++++ Provided information ++++

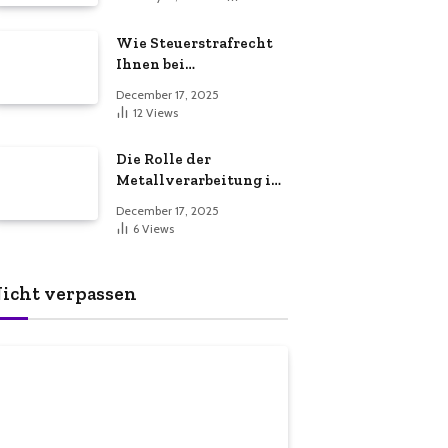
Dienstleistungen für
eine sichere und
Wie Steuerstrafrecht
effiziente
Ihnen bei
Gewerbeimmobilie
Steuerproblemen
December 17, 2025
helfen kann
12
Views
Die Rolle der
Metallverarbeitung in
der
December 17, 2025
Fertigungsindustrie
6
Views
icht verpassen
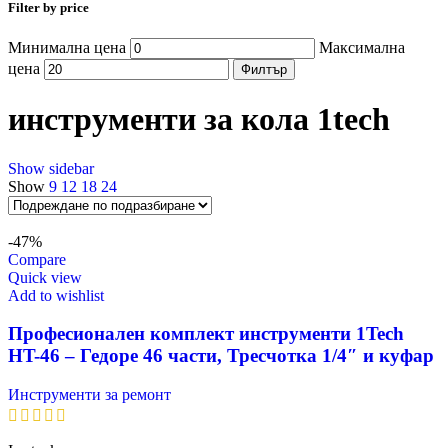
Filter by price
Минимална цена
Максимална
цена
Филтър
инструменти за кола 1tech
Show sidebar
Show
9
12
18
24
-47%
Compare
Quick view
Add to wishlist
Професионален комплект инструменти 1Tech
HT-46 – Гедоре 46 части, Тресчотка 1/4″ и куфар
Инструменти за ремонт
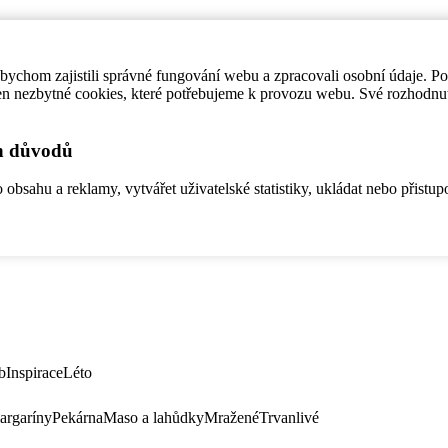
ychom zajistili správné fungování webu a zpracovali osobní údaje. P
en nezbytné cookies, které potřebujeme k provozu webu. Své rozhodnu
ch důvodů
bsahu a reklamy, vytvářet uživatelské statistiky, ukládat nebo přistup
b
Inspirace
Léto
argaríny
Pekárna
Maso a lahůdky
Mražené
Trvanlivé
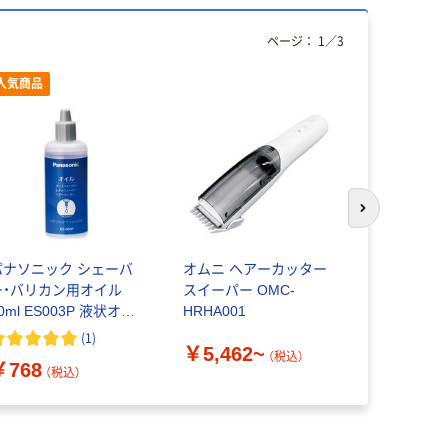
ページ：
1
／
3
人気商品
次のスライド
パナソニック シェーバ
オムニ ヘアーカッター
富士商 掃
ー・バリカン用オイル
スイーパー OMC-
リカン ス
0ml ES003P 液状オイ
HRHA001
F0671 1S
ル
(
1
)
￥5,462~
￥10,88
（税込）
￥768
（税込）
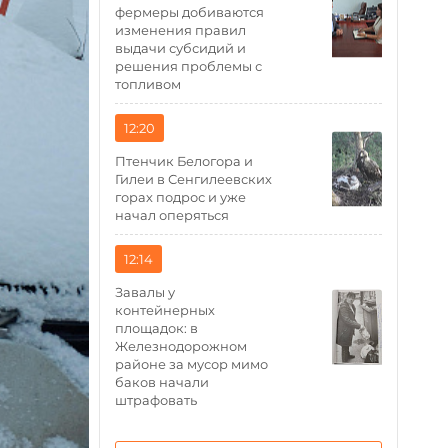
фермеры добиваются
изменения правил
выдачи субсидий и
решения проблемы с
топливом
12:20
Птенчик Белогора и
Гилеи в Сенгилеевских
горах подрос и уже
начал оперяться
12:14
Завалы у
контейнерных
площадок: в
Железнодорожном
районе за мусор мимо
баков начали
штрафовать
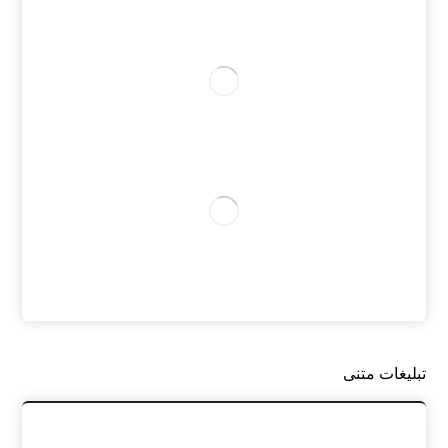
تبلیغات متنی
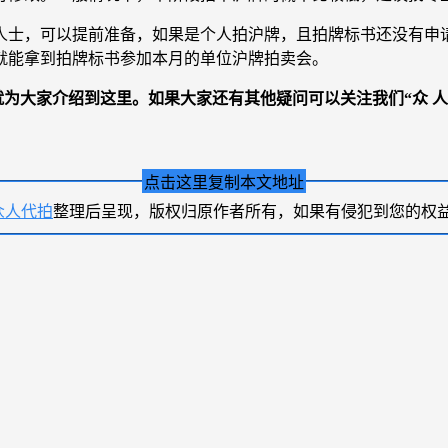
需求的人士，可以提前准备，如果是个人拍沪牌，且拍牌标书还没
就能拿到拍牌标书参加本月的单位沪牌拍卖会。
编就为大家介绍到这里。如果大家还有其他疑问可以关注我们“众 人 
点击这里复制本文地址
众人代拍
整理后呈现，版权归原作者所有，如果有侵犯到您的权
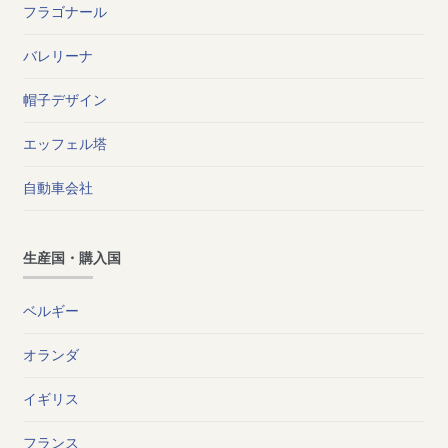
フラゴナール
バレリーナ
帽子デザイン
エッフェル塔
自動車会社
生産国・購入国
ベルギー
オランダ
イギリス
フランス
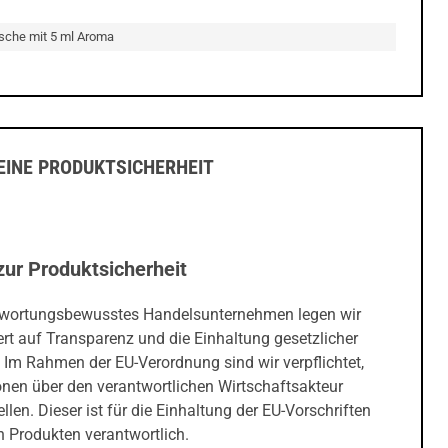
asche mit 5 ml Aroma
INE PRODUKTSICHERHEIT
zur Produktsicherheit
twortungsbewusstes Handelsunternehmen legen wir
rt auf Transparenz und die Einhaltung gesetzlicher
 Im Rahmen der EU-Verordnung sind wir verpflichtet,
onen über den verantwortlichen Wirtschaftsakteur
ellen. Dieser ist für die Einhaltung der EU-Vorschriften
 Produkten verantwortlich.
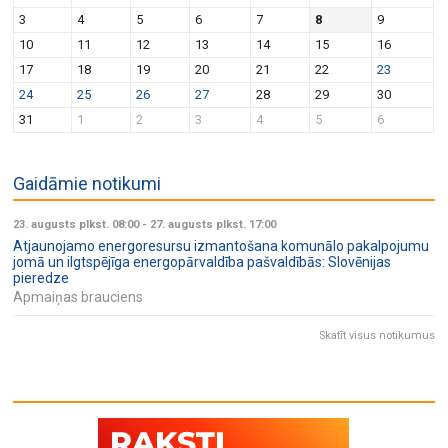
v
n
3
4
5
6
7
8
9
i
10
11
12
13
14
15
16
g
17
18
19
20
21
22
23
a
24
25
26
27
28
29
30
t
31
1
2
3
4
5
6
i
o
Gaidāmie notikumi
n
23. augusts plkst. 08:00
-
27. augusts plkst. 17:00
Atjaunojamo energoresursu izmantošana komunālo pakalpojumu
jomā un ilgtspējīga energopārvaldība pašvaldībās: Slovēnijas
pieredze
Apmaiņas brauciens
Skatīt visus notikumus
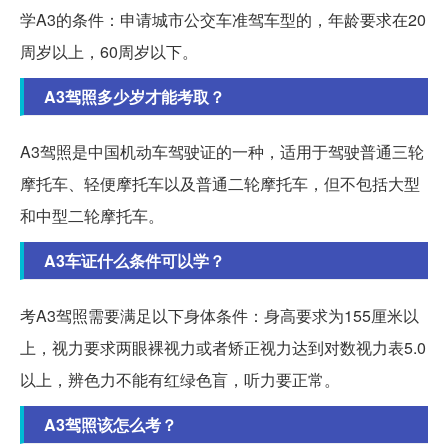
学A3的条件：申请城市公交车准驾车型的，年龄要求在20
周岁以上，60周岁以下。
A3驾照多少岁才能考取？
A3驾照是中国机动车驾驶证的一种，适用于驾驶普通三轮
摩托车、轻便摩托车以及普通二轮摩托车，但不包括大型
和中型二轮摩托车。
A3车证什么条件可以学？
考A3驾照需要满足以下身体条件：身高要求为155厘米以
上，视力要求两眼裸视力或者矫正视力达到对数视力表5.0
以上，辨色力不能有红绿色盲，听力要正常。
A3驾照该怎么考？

++++
++++ Provided information ++++

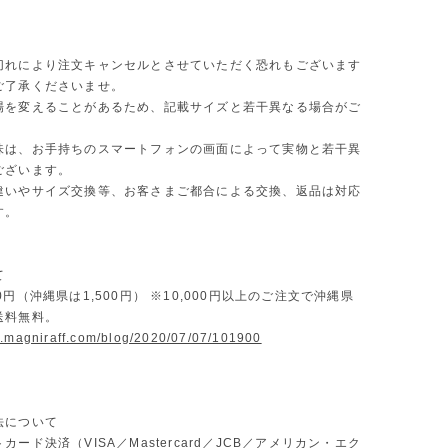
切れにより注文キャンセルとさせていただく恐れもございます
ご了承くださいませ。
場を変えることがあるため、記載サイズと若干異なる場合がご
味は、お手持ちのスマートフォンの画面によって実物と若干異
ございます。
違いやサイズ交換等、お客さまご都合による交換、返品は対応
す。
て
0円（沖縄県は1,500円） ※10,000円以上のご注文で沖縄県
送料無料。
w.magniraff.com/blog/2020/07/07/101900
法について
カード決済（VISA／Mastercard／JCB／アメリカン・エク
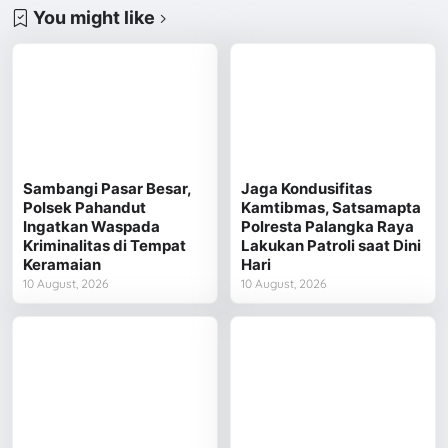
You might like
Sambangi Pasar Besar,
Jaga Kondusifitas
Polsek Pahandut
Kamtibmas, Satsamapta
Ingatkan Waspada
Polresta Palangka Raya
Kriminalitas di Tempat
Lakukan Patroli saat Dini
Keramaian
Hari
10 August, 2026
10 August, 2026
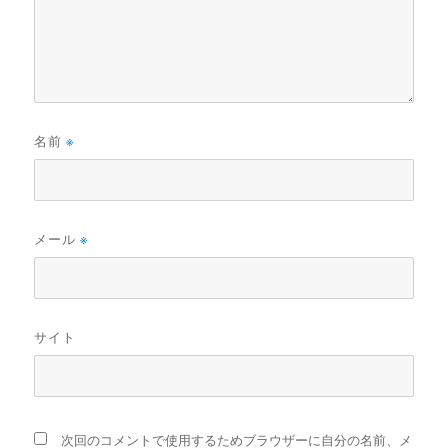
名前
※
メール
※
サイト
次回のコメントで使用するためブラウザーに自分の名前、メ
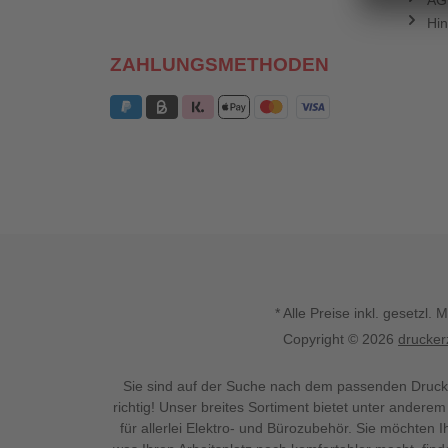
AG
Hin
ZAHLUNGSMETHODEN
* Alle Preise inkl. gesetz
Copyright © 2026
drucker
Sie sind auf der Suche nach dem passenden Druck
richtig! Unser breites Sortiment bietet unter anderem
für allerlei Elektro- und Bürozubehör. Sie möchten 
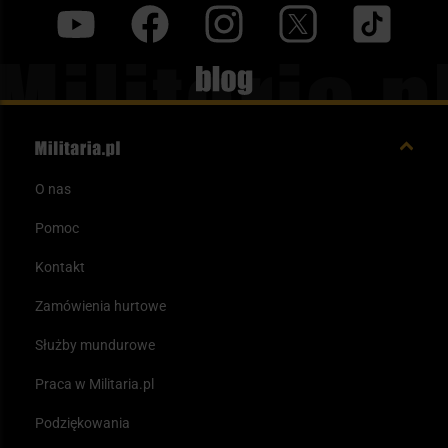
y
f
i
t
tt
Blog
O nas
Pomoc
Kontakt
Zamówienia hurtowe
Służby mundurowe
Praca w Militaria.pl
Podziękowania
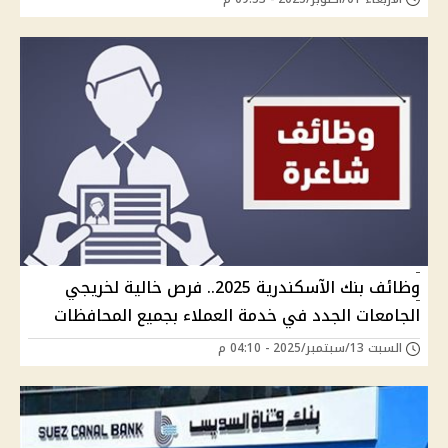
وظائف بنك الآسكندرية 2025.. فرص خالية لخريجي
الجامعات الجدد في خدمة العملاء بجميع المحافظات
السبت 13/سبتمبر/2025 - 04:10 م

++++
++++ Provided information ++++

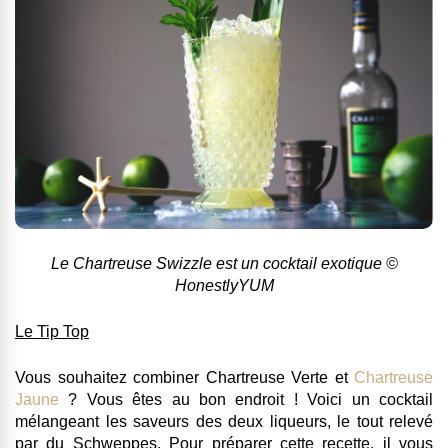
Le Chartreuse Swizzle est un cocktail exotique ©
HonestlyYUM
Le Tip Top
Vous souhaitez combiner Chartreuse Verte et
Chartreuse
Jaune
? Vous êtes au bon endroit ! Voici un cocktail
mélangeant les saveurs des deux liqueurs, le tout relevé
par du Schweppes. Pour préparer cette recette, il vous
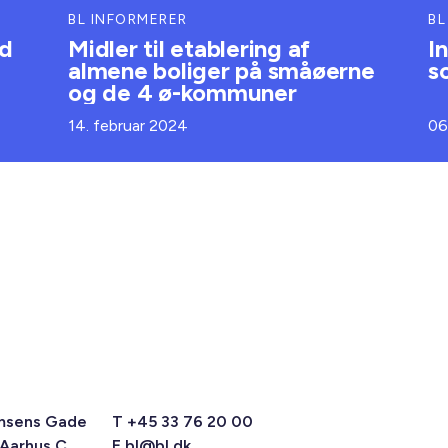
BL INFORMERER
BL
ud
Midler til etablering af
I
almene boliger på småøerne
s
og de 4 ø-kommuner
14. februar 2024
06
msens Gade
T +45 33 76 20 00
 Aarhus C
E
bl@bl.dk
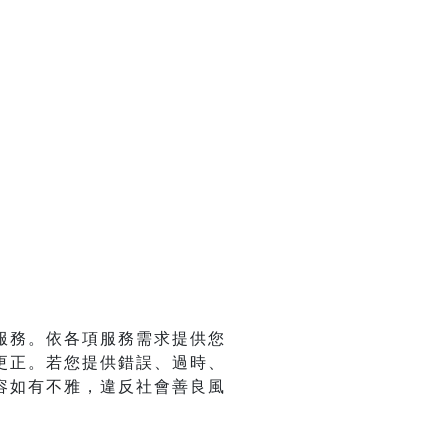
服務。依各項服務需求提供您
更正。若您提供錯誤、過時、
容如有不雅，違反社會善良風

++++

- _Problem_:
Which lines above include "Chartreuse"? Show each of them by copying it.

- _Output for this task_:
Le Chartreuse Swizzle est un cocktail exotique ©
Vous souhaitez combiner Chartreuse Verte et
Chartreuse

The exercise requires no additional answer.